You got to be relaxed and let time solve your problem...Trust me, she will get back to you....If you two were good friends and spend so much time together then she will miss you as well....
Yes...this is a time to find your interests.....and you get dettached from her....attachments are not good, it will bring suffering....
take care and be paitent
Marjan
marjan,

I'm not sure that she really expected me to pay all the time. Before she got her disability started, she would occasionally say that she knew I got tired of paying all the time. I just never expressed my feelings about it. I don't know how I would've explained the conflict that I was having. I also know that even after she started getting disability she probably didn't have as much as I did do go out and do things. She has a 13 y/o son and other responsibilites that I don't have.

Before any of this happened, I would question from time to time just how good a friendship we had. I'm the type of person who wants to stay in close contact with his friends. If nothing else, at least once a week call and say that I'm thinking about you. She isn't like that. To her, it's ok to go several weeks without talking. That would always frustrate me. I did express my feelings about this, but it didn't make much difference to her.

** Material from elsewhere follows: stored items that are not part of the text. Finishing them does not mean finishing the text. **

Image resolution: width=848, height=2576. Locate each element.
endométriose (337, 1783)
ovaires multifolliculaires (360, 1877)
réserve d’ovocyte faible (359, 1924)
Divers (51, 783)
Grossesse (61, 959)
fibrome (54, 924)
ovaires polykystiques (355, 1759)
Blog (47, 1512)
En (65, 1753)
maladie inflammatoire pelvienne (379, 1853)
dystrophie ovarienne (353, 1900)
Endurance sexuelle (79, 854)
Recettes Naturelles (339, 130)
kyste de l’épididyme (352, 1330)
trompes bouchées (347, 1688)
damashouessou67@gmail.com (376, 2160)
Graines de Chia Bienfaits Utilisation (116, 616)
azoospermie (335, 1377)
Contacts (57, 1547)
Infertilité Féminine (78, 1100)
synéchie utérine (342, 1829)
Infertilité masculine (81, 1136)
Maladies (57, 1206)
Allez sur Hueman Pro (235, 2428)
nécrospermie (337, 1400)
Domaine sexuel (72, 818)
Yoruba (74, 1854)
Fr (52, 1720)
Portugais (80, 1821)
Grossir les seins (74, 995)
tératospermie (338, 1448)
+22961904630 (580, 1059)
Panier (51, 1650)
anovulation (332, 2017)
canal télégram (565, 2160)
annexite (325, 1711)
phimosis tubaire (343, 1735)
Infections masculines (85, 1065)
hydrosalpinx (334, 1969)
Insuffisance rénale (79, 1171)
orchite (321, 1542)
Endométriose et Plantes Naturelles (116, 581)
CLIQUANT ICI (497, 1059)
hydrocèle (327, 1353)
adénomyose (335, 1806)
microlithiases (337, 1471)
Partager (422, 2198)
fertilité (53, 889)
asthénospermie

I had started seeing this "distancing" as a possible defense mechanism. A way that she protects herself. Her ex-husband was very abusive, both physically and emotionally. After that, she was in a relationship with an alcoholic. (So now, she's very adamant about not having a romantic relationship with any one.) If that's one of her ways of protecting herself, I guess I can understand that. If I'm right, then maybe her avoiding me isn't so much about me as it is about what's gone on in her past and her wanting to protect herself from it happening again. Does this make sense?